EQUAL OPPORTUNITIES COMMISSION
CITY OF MADISON
210 MARTIN LUTHER KING, JR. BOULEVARD
MADISON, WISCONSIN

Brian K. Jackson
161 East Gilman Street, #E5
Madison, WI 53703

Complainant

vs.

Marvin Hellenbrand
5306 Schilling Lane, Route 1
Waunakee, WI 53597

Respondent

DECISION AND ORDER

Case No. 1482

This matter is before the Hearing Examiner on the Respondent's Motion to Dismiss the Complaint. The Complainant, Brian Jackson, filed, on March 2, 1990, a complaint alleging that the Respondent, Marvin Hellenbrand, discriminated against him in the terms and conditions of housing on the basis of his race. The Complainant is a black or African American. The Respondent is white. The Investigator/Conciliator assigned to this matter issued an Initial Determination concluding that there was probable cause to believe that the Respondent had discriminated against the Complainant. After conciliation was waived or failed, the complaint was transferred to the Hearing Examiner for further proceedings. A Pre-Hearing Conference was held on February 27, 1991. At that time, the Complainant was represented by attorney Tammy Baldwin.

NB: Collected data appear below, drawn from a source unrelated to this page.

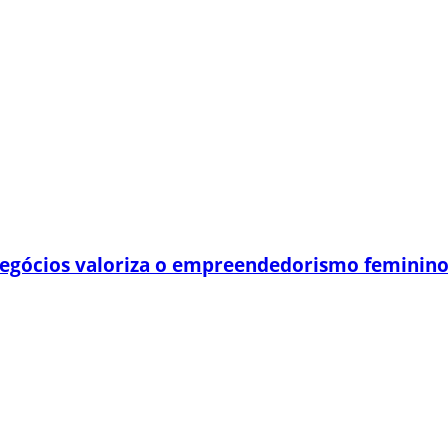
egócios valoriza o empreendedorismo feminin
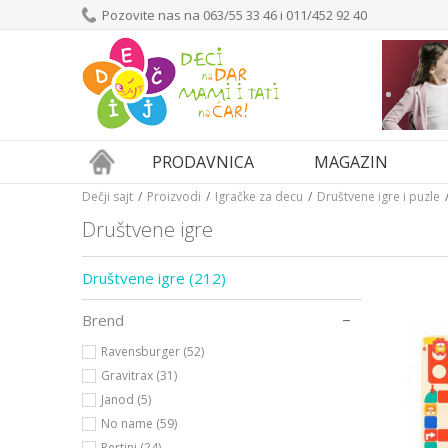
Pozovite nas na 063/55 33 46 i 011/452 92 40
PRODAVNICA
MAGAZIN
Dečji sajt
Proizvodi
Igračke za decu
Društvene igre i puzle
Društvene igre
Društvene igre
(212)
Brend
Ravensburger (52)
Gravitrax (31)
Janod (5)
No name (59)
Pertini (24)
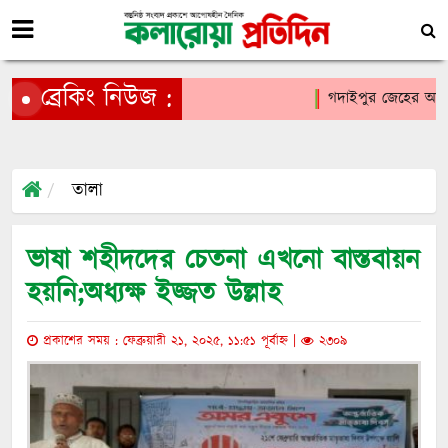
ব্রেকিং নিউজ :
গদাইপুর জেহের আলী মাধ
তালা
ভাষা শহীদদের চেতনা এখনো বাস্তবায়ন
হয়নি;অধ্যক্ষ ইজ্জত উল্লাহ
প্রকাশের সময় : ফেব্রুয়ারী ২১, ২০২৫, ১১:৫১ পূর্বাহ্ন |
২৩০৯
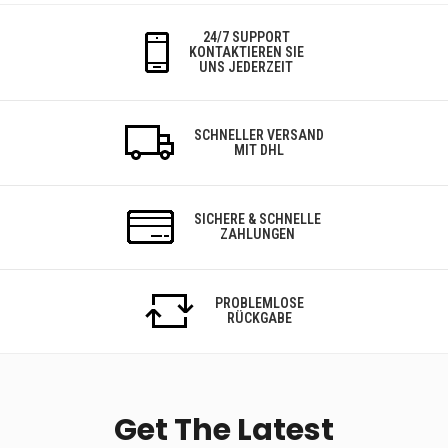
24/7 SUPPORT
KONTAKTIEREN SIE
UNS JEDERZEIT
SCHNELLER VERSAND
MIT DHL
SICHERE & SCHNELLE
ZAHLUNGEN
PROBLEMLOSE
RÜCKGABE
Get The Latest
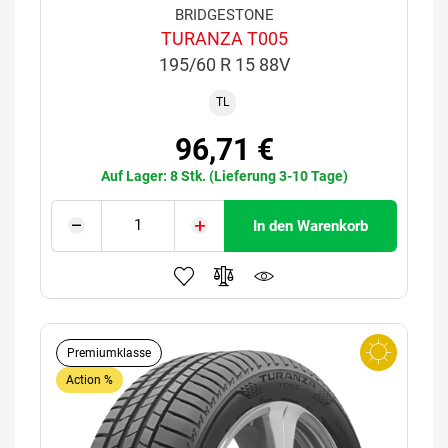
BRIDGESTONE
TURANZA T005
195/60 R 15 88V
TL
96,71 €
Auf Lager: 8 Stk. (Lieferung 3-10 Tage)
In den Warenkorb
Premiumklasse
Action %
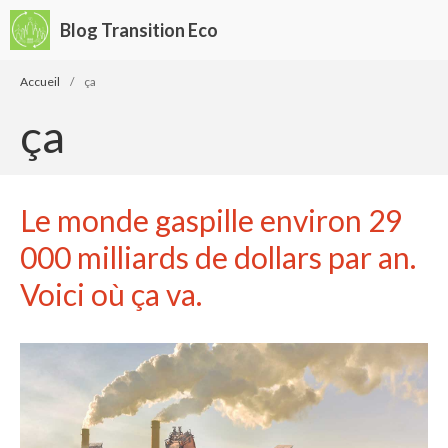
Blog Transition Eco
Accueil
/
ça
ça
Le monde gaspille environ 29
Écologie
Développement durable
000 milliards de dollars par an.
Permaculture
Voici où ça va.
🌿Recettes Bio DIY
Rechercher
Rechercher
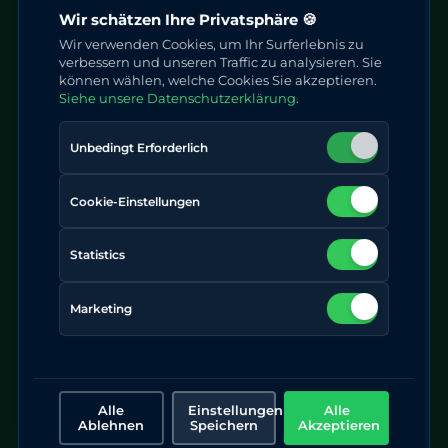
Kompensieren Sie Ihre CO₂-Emissionen und
Wir schätzen Ihre Privatsphäre 🍪
leisten Sie einen persönlichen Beitrag mit
Wir verwenden Cookies, um Ihr Surferlebnis zu
verifizierter Baumpflanzung in Deutschland.
verbessern und unseren Traffic zu analysieren. Sie
können wählen, welche Cookies Sie akzeptieren.
Siehe unsere Datenschutzerklärung
.
Unbedingt Erforderlich
Scout
5 Bäume - 25 €
Cookie-Einstellungen
Statistics
Pflanzung in Deutschland
Geo-Koordinaten
Marketing
Geschützt und eingezäunt
5+ Jahre Pflege
CO₂ Ausgleich 100 kg / J
Alle
Einstellungen
Alle
Ablehnen
Speichern
Akzeptieren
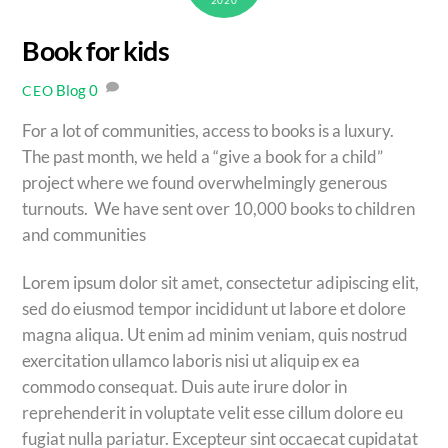
Book for kids
Blog
0
CEO
For a lot of communities, access to books is a luxury.
The past month, we held a “give a book for a child”
project where we found overwhelmingly generous
turnouts. We have sent over 10,000 books to children
and communities
Lorem ipsum dolor sit amet, consectetur adipiscing elit,
sed do eiusmod tempor incididunt ut labore et dolore
magna aliqua. Ut enim ad minim veniam, quis nostrud
exercitation ullamco laboris nisi ut aliquip ex ea
commodo consequat. Duis aute irure dolor in
reprehenderit in voluptate velit esse cillum dolore eu
fugiat nulla pariatur. Excepteur sint occaecat cupidatat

The Respondent was represented by attorney Bruce Huibregtse. At the Pre-hearing Conference, the Respondent disclosed that a complaint had been filed in Dane County Circuit Court and that a counterclaim alleging essentially the same facts as those in the complaint before the Commission but seeking liability under Wisconsin and Federal law, would be filed shortly. At the request of the parties, the Hearing Examiner stayed proceedings in this matter pending the outcome of the Circuit Court Action.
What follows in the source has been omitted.